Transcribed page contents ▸
<<<<

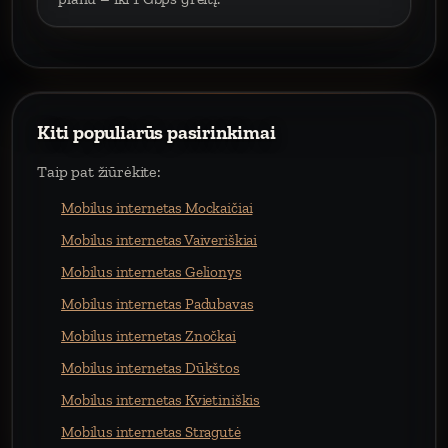
Kiti populiarūs pasirinkimai
Taip pat žiūrėkite:
Mobilus internetas Mockaičiai
Mobilus internetas Vaiveriškiai
Mobilus internetas Gelionys
Mobilus internetas Padubavas
Mobilus internetas Znočkai
Mobilus internetas Dūkštos
Mobilus internetas Kvietiniškis
Mobilus internetas Stragutė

>>>>

What this task involves ▸
Please repeat each record above precisely, with the pictures left out.

Result of the task ▸
Kiti populiarūs pasirinkimai
Taip pat žiūrėkite:
Mobilus internetas Mockaičiai
Mobilus internetas Vaiveriškiai
Mobilus internetas Gelionys
Mobilus internetas Padubavas
Mobilus internetas Znočkai
Mobilus internetas Dūkštos
Mobilus internetas Kvietiniškis
Mobilus internetas Stragutė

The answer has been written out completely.